Dr Conor Geraghty, veterinary surgeon and president of Veterinary Ireland, the industry’s regulatory body, said that while it was not transmissible by animals, they could carry the virus on their fur or skin.

Geraghty said: “Pets or animals don’t get Covid-19, but like any surface, like coffee cups or tables, pets are the same. If you sneeze or cough onto your pet, in theory that wil act as a contaminant for a shorter period of time, certainly shorter than hard plastic. It is a risk.”

He added: “If you are in self-isolation, your pet should be kept indoors with you, and shouldn’t be out wandering about meeting other people.”

Dr Geraghty said that measures have been put in place to keep Irish veterinary services running as near normal as possible while protecting the health of clients and staff.

He said: “Many practices have split their teams into two or three core groups, with no physical contact between them, to ensure that if a member of one group contracts the virus and is isolating, then others can step in to ensure the practice remains operating.”

Dr Geraghty said it was somewhat easier to keep two metres apart on farms, but added that vets sometimes need to remind farmers to stay away, especially if the vet is out to ensure the safe delivery of a calf.

He also said that vets are used to dealing with infectious diseases.

“We know the precautions to take. Indeed many vets will have first-hand experience dealing with such an outbreak during the foot and mouth disease epidemic,” he said.

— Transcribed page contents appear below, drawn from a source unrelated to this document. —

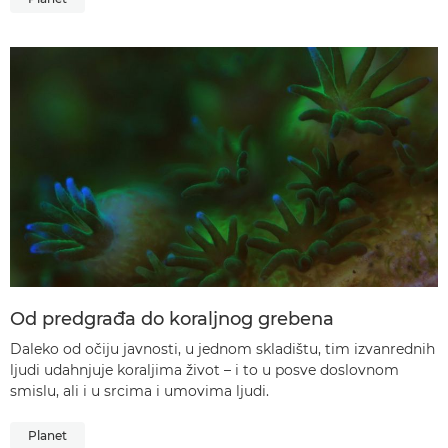
Od predgrađa do koraljnog grebena
Daleko od očiju javnosti, u jednom skladištu, tim izvanrednih
ljudi udahnjuje koraljima život – i to u posve doslovnom
smislu, ali i u srcima i umovima ljudi.
Planet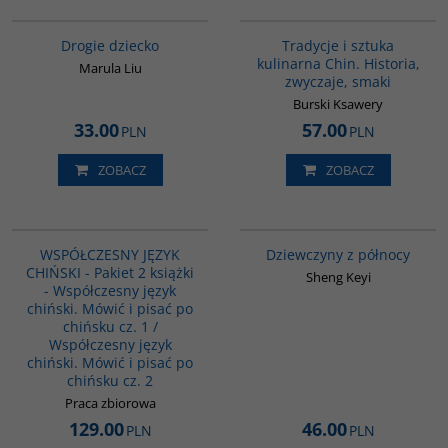
G1161
G1124
BESTSELLER
Drogie dziecko
Tradycje i sztuka
kulinarna Chin. Historia,
Marula Liu
zwyczaje, smaki
Burski Ksawery
33.00
57.00
PLN
PLN
ZOBACZ
ZOBACZ
PAG1091
G1171
BESTSELLER
WSPÓŁCZESNY JĘZYK
Dziewczyny z północy
CHIŃSKI - Pakiet 2 książki
Sheng Keyi
- Współczesny język
chiński. Mówić i pisać po
chińsku cz. 1 /
Współczesny język
chiński. Mówić i pisać po
chińsku cz. 2
Praca zbiorowa
129.00
46.00
PLN
PLN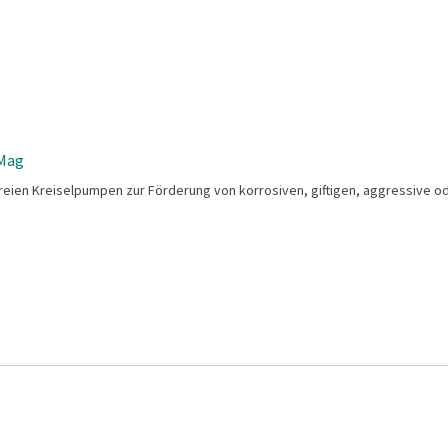
Mag
ien Kreiselpumpen zur Förderung von korrosiven, giftigen, aggressive o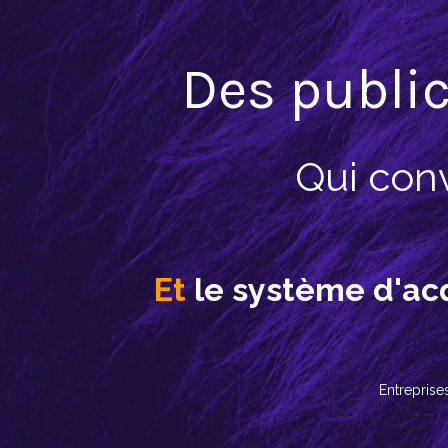
Des publi
Qui con
Et
le système d'acq
Entreprise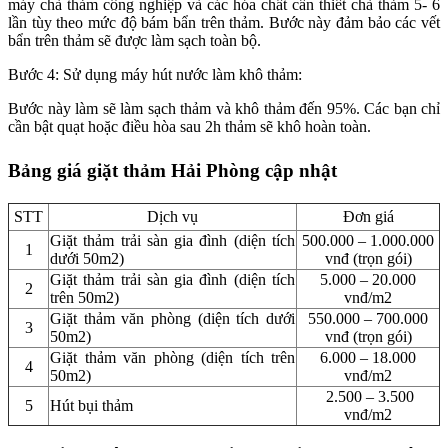
máy chà thảm công nghiệp và các hóa chất cần thiết chà thảm 5- 6
lần tùy theo mức độ bám bẩn trên thảm. Bước này đảm bảo các vết
bẩn trên thảm sẽ được làm sạch toàn bộ.
Bước 4: Sử dụng máy hút nước làm khô thảm:
Bước này làm sẽ làm sạch thảm và khô thảm đến 95%. Các bạn chỉ
cần bật quạt hoặc điều hòa sau 2h thảm sẽ khô hoàn toàn.
Bảng giá giặt thảm Hải Phòng cập nhật
STT
Dịch vụ
Đơn giá
Giặt thảm trải sàn gia đình (diện tích
500.000 – 1.000.000
1
dưới 50m2)
vnđ (trọn gói)
Giặt thảm trải sàn gia đình (diện tích
5.000 – 20.000
2
trên 50m2)
vnđ/m2
Giặt thảm văn phòng (diện tích dưới
550.000 – 700.000
3
50m2)
vnđ (trọn gói)
Giặt thảm văn phòng (diện tích trên
6.000 – 18.000
4
50m2)
vnđ/m2
2.500 – 3.500
5
Hút bụi thảm
vnđ/m2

He added: “Whilst on a different scale, the first principles are the same and this experience, as well as the deep medical knowledge and extensive practical training the veterinary profession has, allowed us to adapt virtually overnight to this new situation.”

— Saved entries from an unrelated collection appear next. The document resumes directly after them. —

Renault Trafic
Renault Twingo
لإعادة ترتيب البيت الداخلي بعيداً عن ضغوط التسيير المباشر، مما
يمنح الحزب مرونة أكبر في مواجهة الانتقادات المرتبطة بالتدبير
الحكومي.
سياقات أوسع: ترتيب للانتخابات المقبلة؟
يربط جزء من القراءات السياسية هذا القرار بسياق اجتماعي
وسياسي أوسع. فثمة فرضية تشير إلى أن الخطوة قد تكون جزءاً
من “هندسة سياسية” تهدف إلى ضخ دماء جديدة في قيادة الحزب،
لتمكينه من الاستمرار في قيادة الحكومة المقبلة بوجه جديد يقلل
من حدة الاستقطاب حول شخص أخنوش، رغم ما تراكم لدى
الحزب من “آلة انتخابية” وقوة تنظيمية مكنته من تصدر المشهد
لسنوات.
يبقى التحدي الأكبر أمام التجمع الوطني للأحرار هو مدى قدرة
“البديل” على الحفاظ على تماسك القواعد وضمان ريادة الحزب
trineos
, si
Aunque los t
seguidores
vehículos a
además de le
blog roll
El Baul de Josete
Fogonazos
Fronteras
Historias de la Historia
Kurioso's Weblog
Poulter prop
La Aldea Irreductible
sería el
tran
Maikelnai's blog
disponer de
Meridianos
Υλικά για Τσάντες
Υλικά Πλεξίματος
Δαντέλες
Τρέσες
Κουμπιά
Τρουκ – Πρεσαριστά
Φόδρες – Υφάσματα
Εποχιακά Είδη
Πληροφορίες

Dr Geraghty said there was no comparison really to the foot and mouth outbreak, saying that had ultimately been a solely economic problem, with the virus then not transmissible to humans.

“Obviously we had to disinfect our boots and vehicles. But this is different. This is a human life and death situation. The country acted very responsibly that time, keeping it to one case in Louth, which was a massive achievement,” he said.

He said that he was concerned that Covid-19 would run right through the population and that it would remain a problem for the next 12 to 18 months.